For a personal project, the current StatsAPI endpoint will handle far more traffic than we
are ever likely to generate, but it is not designed as a high volume, low latency, multi
million user production API.
* What GitHub Pages actually is in this context?
The Endpoint: https://amjadkudsi.github.io/statsync-controller/stats.json
It is served by GitHub Pages, which is:
- a static file hosting service optimized for websites and docs
- backed by a content delivery network (CDN)
- subject to GitHub’s general usage and rate limits, not to API style autoscaling
GitHub does not position Pages as an infinite scale public API platform. It is
“good enough” for normal website traffic, but it has practical and policy limits.
* How it behaves under heavy access?
The file is static, very small, and cached, which is ideal. CDNs are strong at serving the
same static asset to many clients. For tens, hundreds, even thousands of users, this is
trivially fine. But, for millions of active consumers, you are constrained by:
- GitHub’s traffic limits and fair use, possible rate limiting or 429 responses and
potential throttling if GitHub detects abusive patterns.
* For realistic usage: is StatsAPI solid?
Yes, for these scenarios StatsAPI is more than adequate for the portfolio site fetching it
per page load, few widgets or scripts querying it, recruiters, visitors, or bots
occasionally hitting the profile and portfolio or light programmatic use like a dashboard,
Notion embed, or Obsidian snippet. In those conditions, the latency is low, caching is
effective, operational cost is zero and maintenance is trivial.

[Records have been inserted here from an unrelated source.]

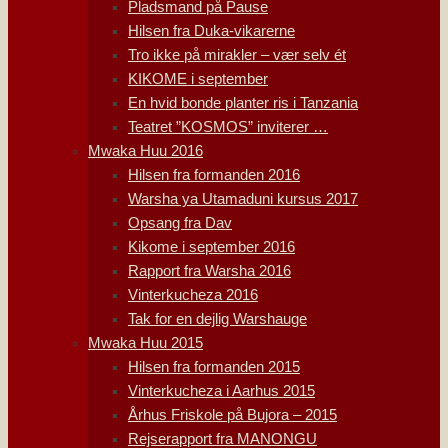
Pladsmand på Pause
Hilsen fra Duka-vikarerne
Tro ikke på mirakler – vær selv ét
KIKOME i september
En hvid bonde planter ris i Tanzania
Teatret ”KOSMOS” inviterer …
Mwaka Huu 2016
Hilsen fra formanden 2016
Warsha ya Utamaduni kursus 2017
Opsang fra Dav
Kikome i september 2016
Rapport fra Warsha 2016
Vinterkucheza 2016
Tak for en dejlig Warshauge
Mwaka Huu 2015
Hilsen fra formanden 2015
Vinterkucheza i Aarhus 2015
Århus Friskole på Bujora – 2015
Rejserapport fra MANONGU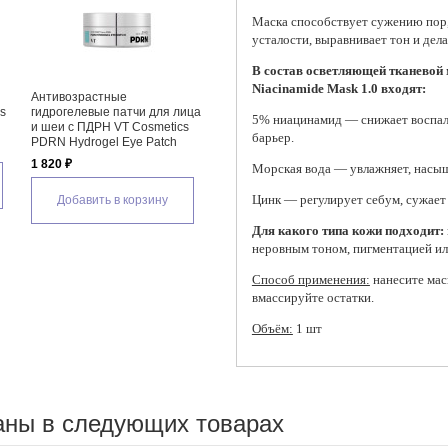
Маска способствует сужению пор,
усталости, выравнивает тон и дел
В состав осветляющей тканевой 
Niacinamide Mask 1.0 входят:
Антивозрастные
Антивозрастные
Антив
cs
гидрогелевые патчи для лица
гидрогелевые патчи с шёлком
глаз 
5% ниацинамид — снижает воспале
и шеи с ПДРН VT Cosmetics
и золотом JMsolution Golden
Retin
барьер.
PDRN Hydrogel Eye Patch
Cocoon Home Esthetic Eye
Patch
Patch
1 820 ₽
1 480
Морская вода — увлажняет, насыщ
1 115 ₽
Цинк — регулирует себум, сужает
Добавить в корзину
Д
Добавить в корзину
Для какого типа кожи подходит:
неровным тоном, пигментацией ил
Способ применения:
нанесите мас
вмассируйте остатки.
Объём:
1 шт
аны в следующих товарах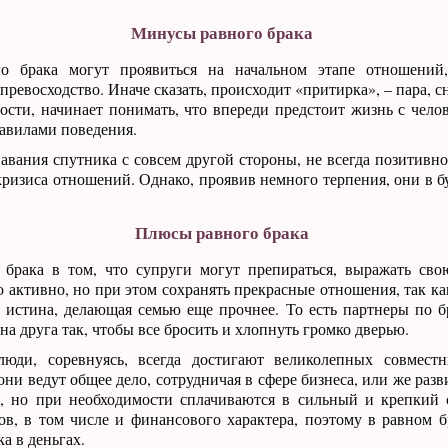
Минусы равного брака
о брака могут проявиться на начальном этапе отношений
 превосходство. Иначе сказать, происходит «притирка», – пара, 
сти, начинает понимать, что впереди предстоит жизнь с чело
авилами поведения.
авания спутника с совсем другой стороны, не всегда позитивн
ризиса отношений. Однако, проявив немного терпения, они в б
.
Плюсы равного брака
брака в том, что супруги могут препираться, выражать сво
 активно, но при этом сохранять прекрасные отношения, так ка
 истина, делающая семью еще прочнее. То есть партнеры по б
на друга так, чтобы все бросить и хлопнуть громко дверью.
юди, соревнуясь, всегда достигают великолепных совместны
они ведут общее дело, сотрудничая в сфере бизнеса, или же ра
и, но при необходимости сплачиваются в сильный и крепкий 
в, в том числе и финансового характера, поэтому в равном б
а в деньгах.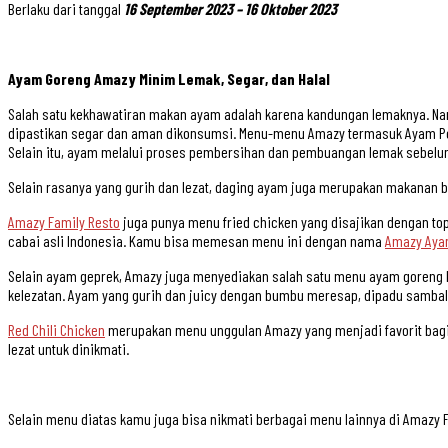
Berlaku dari tanggal
16 September 2023 – 16 Oktober 2023
Ayam Goreng Amazy Minim Lemak, Segar, dan Halal
Salah satu kekhawatiran makan ayam adalah karena kandungan lemaknya. Na
dipastikan segar dan aman dikonsumsi. Menu-menu Amazy termasuk Ayam Penye
Selain itu, ayam melalui proses pembersihan dan pembuangan lemak sebelum 
Selain rasanya yang gurih dan lezat, daging ayam juga merupakan makanan 
Amazy Family Resto
juga punya menu fried chicken yang disajikan dengan to
cabai asli Indonesia. Kamu bisa memesan menu ini dengan nama
Amazy Aya
Selain ayam geprek, Amazy juga menyediakan salah satu menu ayam goreng 
kelezatan. Ayam yang gurih dan juicy dengan bumbu meresap, dipadu sambal
Red Chili Chicken
merupakan menu unggulan Amazy yang menjadi favorit bagi
lezat untuk dinikmati.
Selain menu diatas kamu juga bisa nikmati berbagai menu lainnya di Amazy F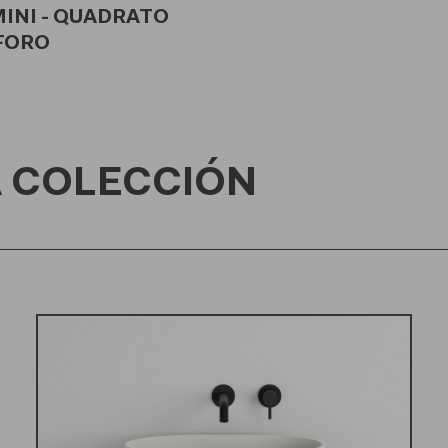
INI - QUADRATO
FORO
 COLECCIÓN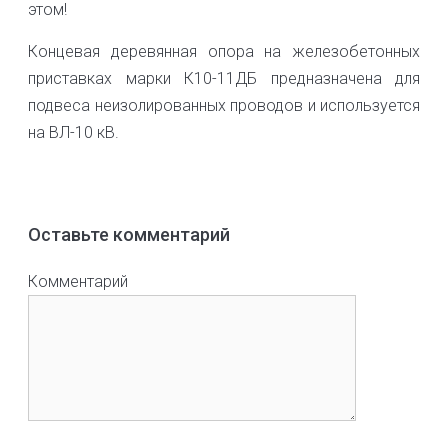
этом!
Концевая деревянная опора на железобетонных
приставках марки К10-11ДБ предназначена для
подвеса неизолированных проводов и используется
на ВЛ-10 кВ.
Оставьте комментарий
Комментарий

* What would change at true “millions of users” scale?
If this were to evolve into a real public API with millions of monthly active consumers,
an industry standard approach would be:
- Moving the JSON hosting to an object store with CDN (for example S3 plus CloudFront,
or equivalent) or a managed edge key value store.
- Introduce proper observability (metrics, logs), rate limiting, and explicit availability
and error handling policies.
Can also add an application layer like a small stateless service and an authentication
or API keys if needed.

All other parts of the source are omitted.